Trois paraboles, liées entre elles, cousues ensemble par le rédacteur de l’évangile de Luc. Mais au fond, pourquoi ? Pourquoi en effet mettre ensemble, dans un même bloc, ces trois paraboles ; elles auraient pu être dispersées. Ici, elles sont liées. Il s’agirait en effet de découvrir pourquoi.

Bien sûr, si elles sont ainsi cousues ensemble ces 3 paraboles, c’est qu’elles ont un point commun ; elles concernent un objet perdu, quelque chose ou quelqu’un qui a été perdu : une brebis perdue, une pièce de monnaie perdue, un fils perdu. Et, chacun en fait l’expérience, quand on a perdu un être cher, un enfant ou un conjoint, un animal de compagnie ou peut-être simplement un document, on est tout perturbé, on est retourné. C’est un événement qui vous tombe dessus. On est tout perdu soi-même. C’est pourquoi le mot « perdu » à propos des 3 paraboles n’est peut-être pas le mot juste car dans ces 3 paraboles on finit par retrouver ce qui était perdu, ce qui était égaré. On peut même dire que chacune de ces histoires porte sur la recherche, ce que l’on met en œuvre pour retrouver. Le narrateur laisse d’abord planer un doute : est-ce bel et bien perdu, est-ce égaré ?

Et, nouvel étonnement : à chaque fois, on est mis devant de l’inattendu, de la surprise. On peut même dire de l’excessif, n’ayons pas peur des mots : de l’extravagant.

Voilà quelqu’un qui laisse en plan tout son troupeau de 99 brebis pour partir à la recherche d’une seule brebis qui s’est perdue.

Voilà une femme qui réunit tout son voisinage et fait la fête pour une pièce de monnaie qu’elle a retrouvée en balayant sa maison.
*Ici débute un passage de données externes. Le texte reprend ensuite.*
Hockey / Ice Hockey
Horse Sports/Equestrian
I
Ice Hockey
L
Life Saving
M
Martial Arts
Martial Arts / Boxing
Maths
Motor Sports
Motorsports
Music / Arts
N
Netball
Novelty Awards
Voilà un père de famille qui va lui-même au-devant de son fils prodigue, ne le laisse même pas bredouiller ses excuses, fait une fête à tout casser en essayant même d’y faire entrer son aîné.

Tout cela est excessif et ne manque pas d’interroger : qu’est-ce qui se passe ? Où veut-on nous mener ?

En relisant le contexte où ces 3 paraboles s’inscrivent, nous découvrons ceci : « Cet homme-là (il s’agit de Jésus) fait bon accueil aux pécheurs et mange avec eux ». Voilà, l’attitude de Jésus dérange, sa manière de faire déplaît à certains. Et pourquoi ? Oui, pourquoi être dérangé ? Ne pourrait-on pas être tolérant, admettre les différences, comme on dit. Que cet homme-là mange avec des pécheurs, pourquoi en faire des histoires ?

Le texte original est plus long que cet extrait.